Si tenía que ser sincero, a él también le asustaba la posibilidad que Jakurai lastimara a su precioso Hifumi, pero luego de un tiempo, estaba más que convencido que no habría mejor persona para su amigo que el doctor.

Notes:

(See the end of the work for notes.)

Work Text:

El día había llegado y Hifumi estaba dando vueltas por la habitación como loco, comiendo dedos de queso empanizados que les habían dejado como snacks los agradables muchachos que atendían el lugar.

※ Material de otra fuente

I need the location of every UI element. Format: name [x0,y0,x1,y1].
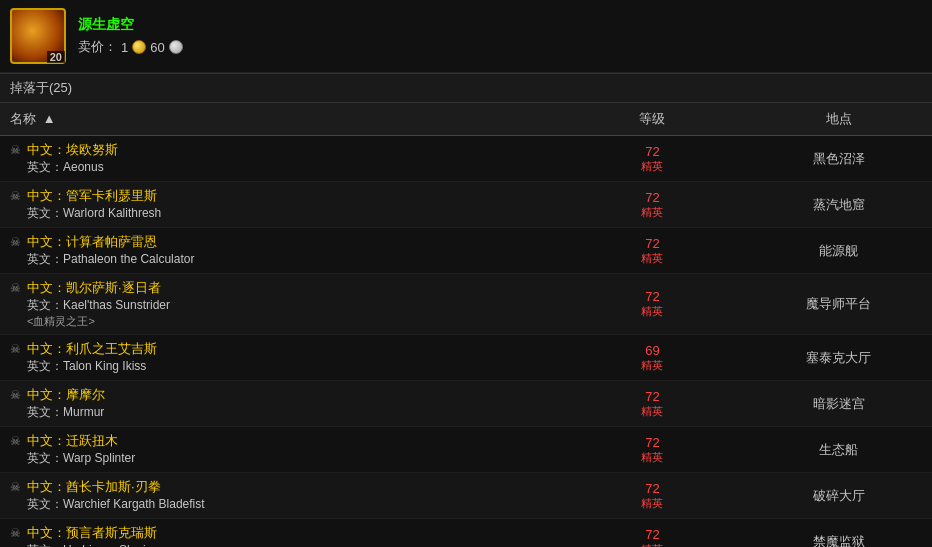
npc-cn-name: 中文：利爪之王艾吉斯 [27,340,157,358]
npc-en-name: 英文：Warchief Kargath Bladefist [27,496,205,513]
npc-en-name: 英文：Warlord Kalithresh [27,205,161,222]
npc-location-cell[interactable]: 黑色沼泽 [746,136,932,182]
col-name-header[interactable]: 名称 ▲ [0,103,559,136]
npc-level-cell: 72精英 [559,136,745,182]
drops-table: 名称 ▲ 等级 地点 ☠中文：埃欧努斯英文：Aeonus72精英黑色沼泽☠中文：… [0,103,932,547]
col-name-label: 名称 [10,111,36,126]
item-price: 卖价： 1 60 [78,38,183,56]
level-sub: 精英 [569,450,735,465]
npc-name-block: 中文：摩摩尔英文：Murmur [27,386,105,421]
item-name[interactable]: 源生虚空 [78,16,183,34]
npc-location-cell[interactable]: 破碎大厅 [746,473,932,519]
level-sub: 精英 [569,205,735,220]
npc-location-cell[interactable]: 禁魔监狱 [746,519,932,548]
npc-name-cell: ☠中文：摩摩尔英文：Murmur [0,381,559,427]
level-sub: 精英 [569,358,735,373]
npc-en-name: 英文：Aeonus [27,159,118,176]
table-row[interactable]: ☠中文：凯尔萨斯·逐日者英文：Kael'thas Sunstrider<血精灵之… [0,274,932,335]
npc-name-cell: ☠中文：管军卡利瑟里斯英文：Warlord Kalithresh [0,182,559,228]
location-name: 破碎大厅 [813,488,865,503]
npc-location-cell[interactable]: 能源舰 [746,228,932,274]
level-value: 72 [645,435,659,450]
table-row[interactable]: ☠中文：计算者帕萨雷恩英文：Pathaleon the Calculator72… [0,228,932,274]
table-row[interactable]: ☠中文：迁跃扭木英文：Warp Splinter72精英生态船 [0,427,932,473]
table-row[interactable]: ☠中文：管军卡利瑟里斯英文：Warlord Kalithresh72精英蒸汽地窟 [0,182,932,228]
location-name: 能源舰 [819,243,858,258]
section-title: 掉落于(25) [10,80,72,95]
location-name: 黑色沼泽 [813,151,865,166]
item-info: 源生虚空 卖价： 1 60 [78,16,183,56]
location-name: 暗影迷宫 [813,396,865,411]
item-header: 20 源生虚空 卖价： 1 60 [0,0,932,73]
npc-en-name: 英文：Warp Splinter [27,450,135,467]
col-location-header[interactable]: 地点 [746,103,932,136]
npc-name-cell: ☠中文：利爪之王艾吉斯英文：Talon King Ikiss [0,335,559,381]
sell-label: 卖价： [78,38,117,56]
skull-icon: ☠ [10,281,21,295]
table-row[interactable]: ☠中文：摩摩尔英文：Murmur72精英暗影迷宫 [0,381,932,427]
table-row[interactable]: ☠中文：预言者斯克瑞斯英文：Harbinger Skyriss72精英禁魔监狱 [0,519,932,548]
level-value: 72 [645,481,659,496]
npc-name-cell: ☠中文：预言者斯克瑞斯英文：Harbinger Skyriss [0,519,559,548]
npc-location-cell[interactable]: 塞泰克大厅 [746,335,932,381]
skull-icon: ☠ [10,342,21,356]
item-icon-wrapper: 20 [10,8,66,64]
npc-location-cell[interactable]: 蒸汽地窟 [746,182,932,228]
section-header: 掉落于(25) [0,73,932,103]
npc-level-cell: 72精英 [559,228,745,274]
npc-name-block: 中文：迁跃扭木英文：Warp Splinter [27,432,135,467]
level-sub: 精英 [569,304,735,319]
item-level-badge: 20 [47,51,65,63]
npc-title: <血精灵之王> [27,314,170,329]
npc-name-block: 中文：酋长卡加斯·刃拳英文：Warchief Kargath Bladefist [27,478,205,513]
level-sub: 精英 [569,404,735,419]
skull-icon: ☠ [10,388,21,402]
location-name: 蒸汽地窟 [813,197,865,212]
npc-name-block: 中文：计算者帕萨雷恩英文：Pathaleon the Calculator [27,233,194,268]
npc-location-cell[interactable]: 生态船 [746,427,932,473]
npc-cn-name: 中文：摩摩尔 [27,386,105,404]
npc-cn-name: 中文：预言者斯克瑞斯 [27,524,158,542]
level-sub: 精英 [569,251,735,266]
npc-cn-name: 中文：迁跃扭木 [27,432,135,450]
npc-cn-name: 中文：酋长卡加斯·刃拳 [27,478,205,496]
level-value: 69 [645,343,659,358]
level-value: 72 [645,190,659,205]
npc-name-block: 中文：利爪之王艾吉斯英文：Talon King Ikiss [27,340,157,375]
npc-name-block: 中文：凯尔萨斯·逐日者英文：Kael'thas Sunstrider<血精灵之王… [27,279,170,329]
sort-arrow-icon: ▲ [43,111,56,126]
npc-name-block: 中文：埃欧努斯英文：Aeonus [27,141,118,176]
sell-silver-value: 60 [150,40,164,55]
skull-icon: ☠ [10,143,21,157]
npc-cn-name: 中文：管军卡利瑟里斯 [27,187,161,205]
npc-en-name: 英文：Kael'thas Sunstrider [27,297,170,314]
npc-level-cell: 72精英 [559,519,745,548]
npc-location-cell[interactable]: 暗影迷宫 [746,381,932,427]
npc-name-cell: ☠中文：迁跃扭木英文：Warp Splinter [0,427,559,473]
col-level-header[interactable]: 等级 [559,103,745,136]
table-row[interactable]: ☠中文：酋长卡加斯·刃拳英文：Warchief Kargath Bladefis… [0,473,932,519]
npc-name-block: 中文：预言者斯克瑞斯英文：Harbinger Skyriss [27,524,158,547]
skull-icon: ☠ [10,189,21,203]
npc-level-cell: 72精英 [559,182,745,228]
location-name: 生态船 [819,442,858,457]
level-sub: 精英 [569,496,735,511]
skull-icon: ☠ [10,526,21,540]
location-name: 禁魔监狱 [813,534,865,548]
npc-cn-name: 中文：埃欧努斯 [27,141,118,159]
npc-location-cell[interactable]: 魔导师平台 [746,274,932,335]
npc-en-name: 英文：Talon King Ikiss [27,358,157,375]
silver-coin-icon [169,40,183,54]
npc-name-cell: ☠中文：酋长卡加斯·刃拳英文：Warchief Kargath Bladefis… [0,473,559,519]
npc-name-cell: ☠中文：计算者帕萨雷恩英文：Pathaleon the Calculator [0,228,559,274]
npc-level-cell: 72精英 [559,381,745,427]
location-name: 魔导师平台 [806,296,871,311]
level-sub: 精英 [569,542,735,548]
level-value: 72 [645,236,659,251]
table-row[interactable]: ☠中文：埃欧努斯英文：Aeonus72精英黑色沼泽 [0,136,932,182]
level-value: 72 [645,144,659,159]
skull-icon: ☠ [10,235,21,249]
table-row[interactable]: ☠中文：利爪之王艾吉斯英文：Talon King Ikiss69精英塞泰克大厅 [0,335,932,381]
level-value: 72 [645,527,659,542]
npc-cn-name: 中文：凯尔萨斯·逐日者 [27,279,170,297]
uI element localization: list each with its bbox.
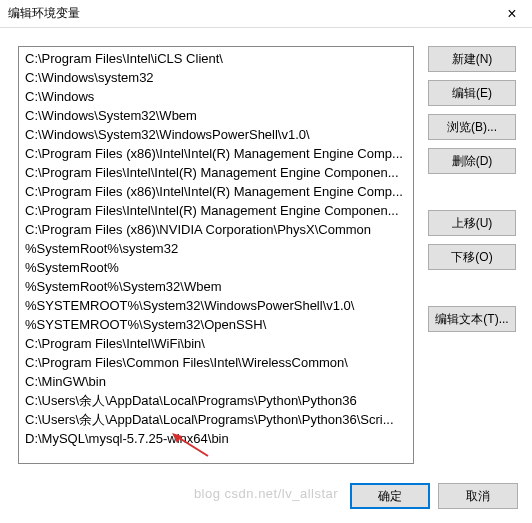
list-item[interactable]: %SystemRoot%\System32\Wbem [23,277,409,296]
list-item[interactable]: C:\Program Files\Intel\Intel(R) Manageme… [23,201,409,220]
move-up-button[interactable]: 上移(U) [428,210,516,236]
titlebar: 编辑环境变量 × [0,0,532,28]
list-item[interactable]: C:\Windows\system32 [23,68,409,87]
footer-buttons: 确定 取消 [350,483,518,509]
edit-button[interactable]: 编辑(E) [428,80,516,106]
list-item[interactable]: C:\Users\余人\AppData\Local\Programs\Pytho… [23,410,409,429]
move-down-button[interactable]: 下移(O) [428,244,516,270]
list-item[interactable]: C:\Program Files\Intel\WiFi\bin\ [23,334,409,353]
path-listbox[interactable]: C:\Program Files\Intel\iCLS Client\C:\Wi… [18,46,414,464]
list-item[interactable]: C:\Program Files\Intel\Intel(R) Manageme… [23,163,409,182]
list-item[interactable]: %SYSTEMROOT%\System32\WindowsPowerShell\… [23,296,409,315]
list-item[interactable]: C:\Windows\System32\Wbem [23,106,409,125]
list-item[interactable]: C:\Program Files\Common Files\Intel\Wire… [23,353,409,372]
content-area: C:\Program Files\Intel\iCLS Client\C:\Wi… [0,28,532,464]
delete-button[interactable]: 删除(D) [428,148,516,174]
list-item[interactable]: %SystemRoot% [23,258,409,277]
list-item[interactable]: C:\MinGW\bin [23,372,409,391]
list-item[interactable]: C:\Users\余人\AppData\Local\Programs\Pytho… [23,391,409,410]
browse-button[interactable]: 浏览(B)... [428,114,516,140]
edit-text-button[interactable]: 编辑文本(T)... [428,306,516,332]
cancel-button[interactable]: 取消 [438,483,518,509]
new-button[interactable]: 新建(N) [428,46,516,72]
list-item[interactable]: C:\Program Files (x86)\Intel\Intel(R) Ma… [23,182,409,201]
list-item[interactable]: C:\Program Files (x86)\Intel\Intel(R) Ma… [23,144,409,163]
close-icon[interactable]: × [492,0,532,28]
button-sidebar: 新建(N) 编辑(E) 浏览(B)... 删除(D) 上移(U) 下移(O) 编… [428,46,516,464]
list-item[interactable]: %SYSTEMROOT%\System32\OpenSSH\ [23,315,409,334]
list-item[interactable]: C:\Windows\System32\WindowsPowerShell\v1… [23,125,409,144]
window-title: 编辑环境变量 [8,5,80,22]
list-item[interactable]: C:\Program Files\Intel\iCLS Client\ [23,49,409,68]
watermark-text: blog csdn.net/lv_allstar [194,486,338,501]
list-item[interactable]: C:\Windows [23,87,409,106]
ok-button[interactable]: 确定 [350,483,430,509]
list-item[interactable]: D:\MySQL\mysql-5.7.25-winx64\bin [23,429,409,448]
list-item[interactable]: C:\Program Files (x86)\NVIDIA Corporatio… [23,220,409,239]
list-item[interactable]: %SystemRoot%\system32 [23,239,409,258]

— ¿Puedes dejar de estar rondando como desquiciado? — Doppo estaba con él, junto con Jyuto y Rosho quienes habían accedido a ser los acompañantes de Hifumi ese día.
— Déjalo Kannonzaka, el pobre hombre está nervioso — El policía tomó un pretzel del platón y lo llevó a su boca.
— Sí, pero me pone ansioso a mi —.
— ¿Por qué estás tan nervioso, Izanami-kun? Ambos gastaron esta cantidad de dinero como para que te dejase plantado —.
— Pero ¿qué tal que no me veo tan bien como creí? ¿Me veo bien? ¿El traje me queda bien? — Rosho soltó una risa — ¿Qué? ¿No me veo bien?
— ¿Ven a lo que me refiero? Él está muy seguro de que no lo van a dejar plantado, solamente está siendo dramático —.
— Doppochi, eres un tonto — Dicho esto se sentó cerca de la mesa de aperitivos para continuar con la misión de terminar esos dedos de queso.

El lugar que habían elegido para la boda era simplemente hermoso, un jardín, amplio y verde con un pequeño riachuelo corriendo a un lado de este. Para la recepción eligieron colocar unos cuantos sillones en la entrada donde los invitados podrían esperar a que se les asignara su mesa mientras tenían la oportunidad de tomar un delicioso strawberry & champagne -bebida elegida por uno de los novios-. Más al fondo, las dos largas mesas rectangulares que formaban un camino donde toda la atención terminaba en la pequeña mesa de los novios, todo esto acompañado de varias lucecillas de led colgando del techo junto con tela gris claro formando pequeños arcos invertidos que no bajaban tanto como para interrumpir la visión. La decoración había sido dirigida muy de cerca por Hifumi, quería que se viera perfecto y encantador, elegante pero agradable. Jakurai había dejado todo en manos de su novio, no quería intervenir mucho a pesar de que el rubio se la pasaba preguntando si le gustaba como se veía tal cosa o si lo movían a otro lado. Para el médico, contratar un wedding planner hubiera sido algo mucho más sencillo; pero si su precioso Hifumin quería decorar su fiesta, él era feliz que el otro lo fuera. Al final todo había quedado realmente bien, los invitados veían todo con asombro, como la cita había sido cuando comienza a ponerse el sol, el montón de velas y luces que se habían colocado lograban un ambiente acogedor.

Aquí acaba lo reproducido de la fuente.